Transforming strands
Patterns aren’t just for reordering. Each position in the output can be any expression involving the input strands. If you want to darken an image, you can scale each channel:
img[r,g,b] -> {.0 * 0.5, .1 * 0.5, .2 * 0.5}
Each expression becomes a strand in the output. You’re not limited to simple math—anything you could write as a strand expression works here.
The output bundle doesn’t even need the same number of strands as the input. This is useful when you want to collapse or expand a bundle. For example, converting an RGB image to grayscale means going from three strands to one. You average the channels:
img[r,g,b] -> {(.0 + .1 + .2) / 3}
Going the other direction—expanding a single-strand grayscale back to RGB—you repeat the strand:
gray[val] -> {.0, .0, .0}
The pattern describes the shape of the output. The input’s shape doesn’t constrain it.
Range expansion
When you’re doing the same thing to every strand, writing it out gets repetitive. The range syntax helps. Instead of listing each strand individually:
img[r,g,b] -> {.0 * 0.5, .1 * 0.5, .2 * 0.5}
You can write:
img[r,g,b] -> {0..3 * 0.5}
The range 0..3 expands to .0, .1, .2—the same indices you would have written by hand. When you have multiple ranges in the same expression, they expand together. This lets you do per-strand variation without writing it all out. For example, scaling each channel by a different amount:
sensors[a,b,c,d,e,f] -> {0..6 * [2, 3, 4, 1, 2, 9].(0..6)}
\\ equivalent to
sensors[a,b,c,d,e,f] -> {.0 * 2, .1 * 3, .2 * 4, .3 * 1, .4 * 2, .5 * 9}
Both ranges expand in lockstep: the first iteration gets .0 and index 0, the second gets .1 and index 1, and so on.
Chaining
Because patterns produce bundles, you can chain them. The output of one pattern becomes the input to the next:
img[r,g,b]
-> {0..3 * 0.5}
-> {.2, .1, .0}
-> {(.0 + .1 + .2) / 3}
This reads as a pipeline: darken, reverse channel order, convert to grayscale. Each arrow passes the result along.
One thing to note: the output of a pattern is always an anonymous bundle. Even though img has named strands .r, .g, .b, the next pattern in the chain only sees .0, .1, .2. Names don’t carry through—each pattern works with indices.
Names in patterns
When a bundle goes through a pattern, the output is always anonymous. Even if your input had named strands, the next step in the chain only sees indices.

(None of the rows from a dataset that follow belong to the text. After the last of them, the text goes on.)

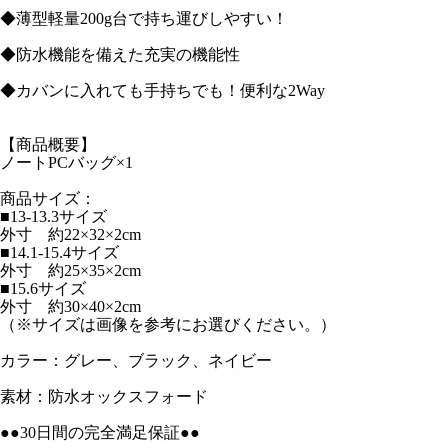
◆薄型軽量200g台で持ち運びしやすい！
◆防水機能を備えた充実の機能性
◆カバンに入れても手持ちでも！便利な2Way
【商品概要】
ノートPCバッグ×1
商品サイズ：
■13-13.3サイズ
外寸 約22×32×2cm
■14.1-15.4サイズ
外寸 約25×35×2cm
■15.6サイズ
外寸 約30×40×2cm
（※サイズは画像を参考にお選びください。）
カラー：グレー、ブラック、ネイビー
素材：防水オックスフォード
●●30日間の完全満足保証●●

img[r,g,b] -> {.r, .g, .b} // fine: accessing input by name
-> {.r, .g, .b} // error: output of previous pattern has no .r
The first pattern can use .r because it’s receiving img directly. But its output is just a width-3 bundle with no names attached. The second pattern has to use .0, .1, .2:
img[r,g,b] -> {.r, .g, .b}
-> {.0, .1, .2} // works
If you need names back, assign the result to a new bundle:
swapped[r,g,b] = img[r,g,b] -> {.b, .g, .r}
swapped.r // now you have names again
This is consistent with how patterns work: they describe a new bundle’s shape from scratch. The input’s structure—including its names—is just source material.
External references
Patterns can reach outside the input bundle. If you want to multiply by a value defined elsewhere:
img[r,g,b] -> {0..3 * brightness.val}
The pattern has access to everything in scope, not just the strands being piped in. This is how you combine multiple signals in a pattern—one bundle flows through the pipeline, but it can interact with others along the way.
Limitations
Patterns are intentionally constrained. You can’t name them, store them in a variable, or pass them to a function—they exist only at the point where they’re written. You also can’t define intermediate values inside the braces; each output strand has to be a single expression. When you need more structure than that, spindles are the tool to reach for.